The Folly of Scientism

I was reading through a rant that someone posted on an atheist site today in which the poster claimed that science is only the religion of the moment and has no more to back it up than religion does. It's an odd claim to make, but upon reading more, I could see what the poster was trying to express, although the choice of terminology could have been better.

What he was trying to rail against was not science, but scientism. One is often mistaken for the other, and the term "scientism" is not well known. Scientism is a trap easily fallen into for many science-minded people. I find it difficult to define in any succinct way, but essentially it is a glorification of science beyond any reasonable level. The particular version of scientism argued against in the post, though, was the glorification of scientific results.

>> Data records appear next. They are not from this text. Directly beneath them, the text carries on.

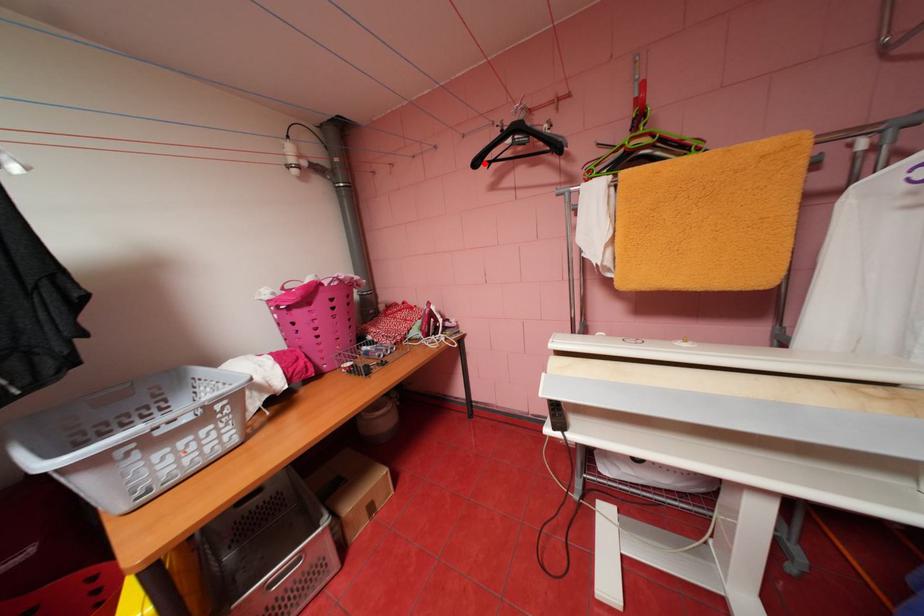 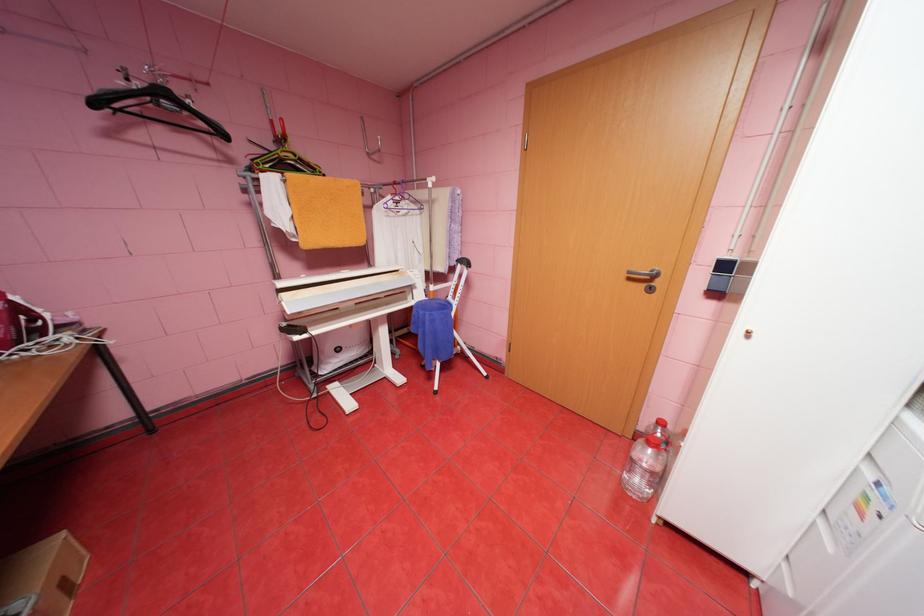 Question: I am providing you with two images of the same scene from different viewpoints. A red point is shown in image1. For the corresponding object point in image2, is it positioned nearer or farther from the camera?

Choices:
 (A) Nearer
 (B) Farther

Answer: (B) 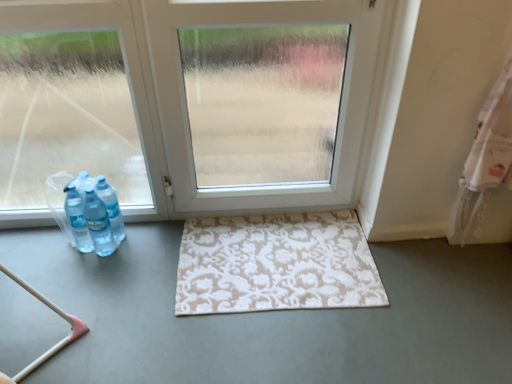 This screenshot has height=384, width=512. I want to click on vacant area that is in front of white matte door at center, so click(x=262, y=284).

Science, by its nature, never arrives at an answer. One of its core ideas, really, is that you can approach knowledge, but you can never fully attain it. You put forth a hypothesis and test it out, and if your hypothesis is demonstrably better than every other hypothesis, it becomes the leading theory on whatever it is about. But if someone else comes along with a better one, well, yours is gone. There is a constant progression toward knowledge without ever a true acquisition of it. Even something as seemingly obvious as Newtonian physics was upended when Einstein came along with something better. Nothing is sacred, and nothing is set.

However, one who has fallen into the scientism trap will often take whatever the latest consensus is on a given topic and treat it as irrefutably proven. Let's look at global climate change as an example. All the evidence we have points to it being real and being influenced by human activity. As it stands now, that is the overwhelming scientific consensus. It could be wrong, and all true scientists must admit that it could be wrong, but it represents the best explanation for the data that we have.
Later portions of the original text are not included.